Nearing the close of the first year of his original three-year contract, Proviso Township High School District 209 Superintendent James Henderson was given a five-year contract with an increased salary during the June 8 school board meeting.
Henderson’s initial contract, which began in August 2020, was a three-year, $250,000 annual employment agreement.
The new contract runs through the end of the 2025-26 school year, according to information on the district’s website.
Henderson’s increased salary is $262,500 plus an unspecified pension contribution paid by the school district. The contract also contributes $32,129 in health insurance premiums annually, a $12,500 annual annuity and a $6,000-per-year vehicle allowance. He is entitled to 14 sick days and 25 vacation days.
The basics of the new contract can be found on the district’s website at www.pths209.org/Page/4489. The Review has requested copies of both Henderson’s original and new contract, and it is uncertain at this time if there are any changes to the out clause or any other major amendments made.

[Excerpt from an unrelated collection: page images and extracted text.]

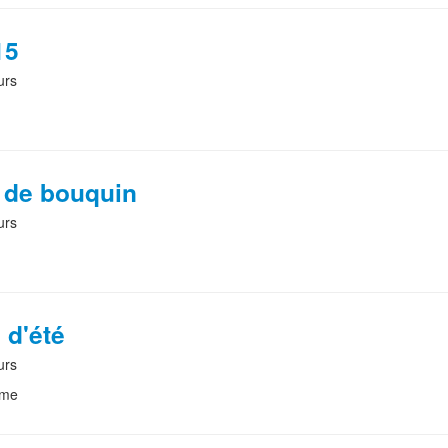
15
urs
r de bouquin
urs
 d'été
urs
eme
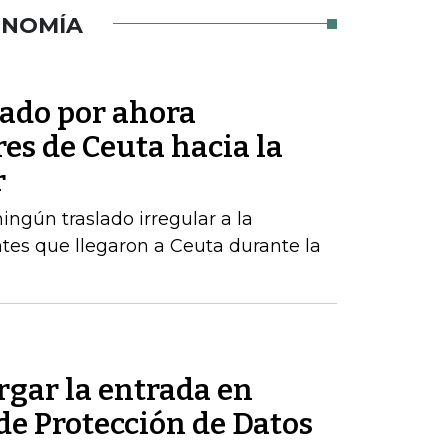
ONOMÍA
tado por ahora
res de Ceuta hacia la
r
ngún traslado irregular a la
tes que llegaron a Ceuta durante la
rgar la entrada en
 de Protección de Datos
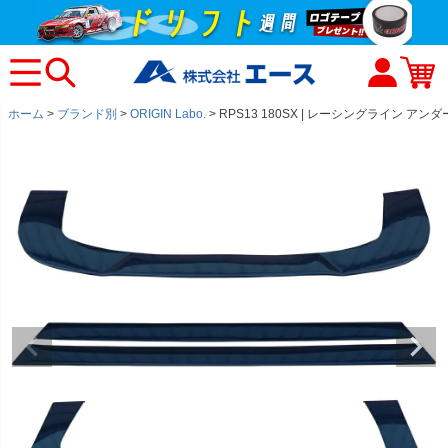
ホーム
ブランド別
ORIGIN Labo.
RPS13 180SX | レーシングライン アンダ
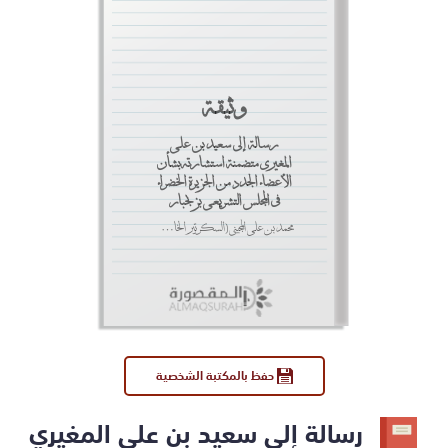
وثيقة
رسالة إلى سعيد بن علي
المغيري متضمنة استشارته بشأن
الأعضاء الجدد من الجزيرة الخضراء
في المجلس التشريعي بزنجبار
محمد بن علي المجيني (السكرتير الخاص بالمقيم البريطاني).
حفظ بالمكتبة الشخصية
رسالة إلى سعيد بن علي المغيري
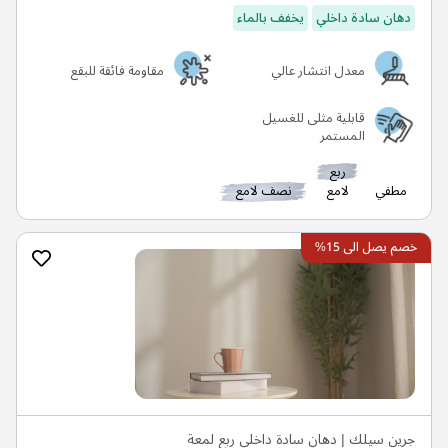
دهان سادة داخلي
يخفف بالماء
معدل انتشار عالي
مقاومة فائقة للبقع
قابلية مثلى للغسيل
المستمر
ربع
مطفي
لامع
نصف لامع
خصم يصل الى 15%
جرين سيلك | دهان سادة داخلي ربع لمعة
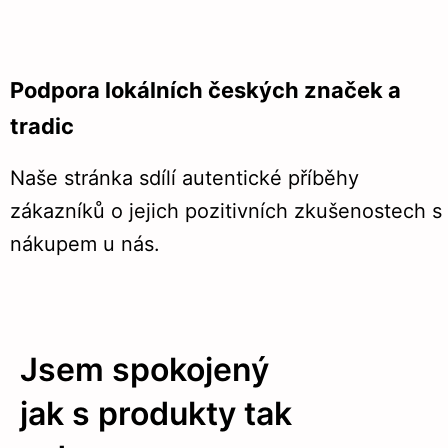
Podpora lokálních českých značek a
tradic
Naše stránka sdílí autentické příběhy
zákazníků o jejich pozitivních zkušenostech s
nákupem u nás.
Jsem spokojený
jak s produkty tak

During the June 8 meeting, board member Claudia Medina made a motion to table the discussion and vote on the new contract. Although board members Amanda Grant and Ned Wagner supported the motion to table, the other four members voted it down.
The contract was approved 5 to 2, with Medina and Grant voting against it.
While Grant did not share the rationale behind her vote during the meeting, Medina, who has had a history of friction with Henderson and the rest of the board, including filing a libel lawsuit against them on May 11, was vocal in her opposition, stating the new contract is not “in any way shape or form” like actions taken with previous superintendents.
“It’s an excess amount of money,” Medina said. “And we don’t have … any data points whatsoever presented to substantiate such a raise and to give a five-year contract. There are no metrics at all. And I think that the amount of money being put on this contract is unacceptable.”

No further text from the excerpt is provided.